Nicole Beharie is opening up about her 2016 departure from the Fox series Sleepy Hollow.
In an interview with the Los Angeles Times, the actress recalled her brief experience as the supernatural drama's female black lead, which ended after her character Abbie Mills was killed off in the season 3 finale in 2016. The show was canceled a year later.
"What happened on Sleepy Hollow is really interesting," Beharie, 35, told the newspaper. "We had a lot of things happen that paralleled the conversations that are happening in this moment."
Beharie, who revealed in 2019 that she left the show due to her battle with an autoimmune condition, said she struggled to shoot while sick.
"My costar and I were both sick at the same time but I don't believe that we were treated equally," said Beharie, referencing her her white male costar Tom Mison, who played Ichabod Crane. "He was allowed to go back to England for a month [to recover while] I was given episode 9 to shoot on my own. So I pushed through it and then by the end of that episode I was in urgent care. And all the doctors, including the doctors that the studio was sending, were all confirming, 'Hey, she can't work right now.'"
"There's a lot of pressure in a situation like that where so many people are relying on you alone to get up and get going," she continued. "I feel like it's taken me the last few years to really see clearly that it wasn't personal, it's about the way that these structures are set up. It was very difficult to talk about at the time because I wanted to get back to work. But I was labeled as problematic and blacklisted by some people."
Fox had no comment when reached by PEOPLE. Back when Beharie departed the series, the network released a statement about the character's death a "very dramatic ending," "bold move for the show" and "poignant conclusion."
Beharie further discussed the situation in an interview with The New York Times, recalling hiring a lawyer to get her "hours down."
"When you're a person of color or a woman of any race, you can be labeled in a way that can change the trajectory of your life, health and career," she said. "I lost out on a lot of jobs and opportunities because of how somebody labeled me."
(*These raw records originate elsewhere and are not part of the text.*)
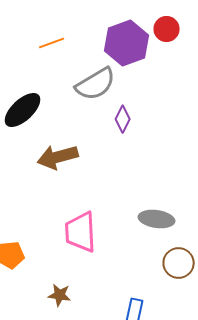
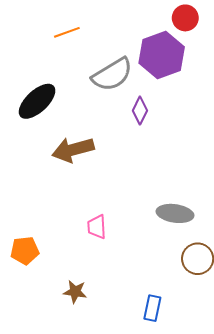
purple hexagon: (127, 43) -> (162, 55), moved
pink trapezoid: (81, 232) -> (97, 227), size x0.6

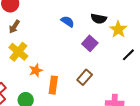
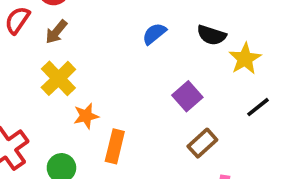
blue semicircle: (68, 22) -> (154, 34), turned -80
purple square: (90, 43) -> (187, 96), moved
brown rectangle: (85, 77) -> (202, 143), moved

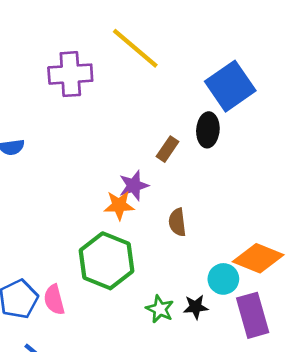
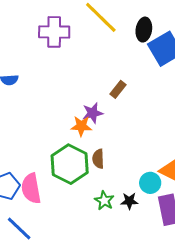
black ellipse: (208, 130) -> (144, 30), moved
brown semicircle: (177, 222) -> (98, 159), moved
pink semicircle: (54, 300) -> (31, 188), size x1.4

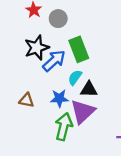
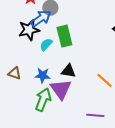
blue arrow: (54, 61) -> (41, 18), moved
cyan semicircle: (75, 77) -> (46, 45), moved
purple triangle: (83, 112) -> (61, 89), turned -30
"I tried to get work afterwards and people were like, 'We heard you were difficult,'" she continued. "But no one can say I was late or unprofessional or negative."
Beharie said she's grateful for the fans that supported her online after her exit from the show, telling the Los Angeles Times that she was "shocked" by the #AbbieDeservesBetter hashtag.
"There was a fan base that, without me even really saying anything or anybody knowing what was really going on, picked up on something," she said. "I didn't really have time to take it in because we were working 16-, 18-hour days. And once I left and heard about everything, I didn't have the voice yet. I was too busy healing to really take it in."
Beharie is currently starring in Channing Godfrey Peoples' feature debut Miss Juneteenth, her first major role since Sleepy Hollow. The actress told the Los Angeles Times she's been "making sure that I'm working with the right folks" in recent years.
"Healing takes time and I feel like I'm on the other side of it," she said. "I learned a lot. I wouldn't change anything. I wouldn't wish it on anybody, though."
Acknowledging that "Hollywood is an industry that's difficult for everyone," Beharie said her particular experience has been "colored by a number of different things."
"And yeah, it has been challenging," she said. "I am reconciling what it means to be an actor and an artist and a woman of color. The consequences of making a mistake or causing a ripple in the water are greater. And ultimately, nobody wants to be [deemed] trouble. So those situations hold you back and you keep quiet, not wanting to upset anyone or ask too many questions. But I feel like I, and the world as a whole, are in a different place now and I'm happy about that."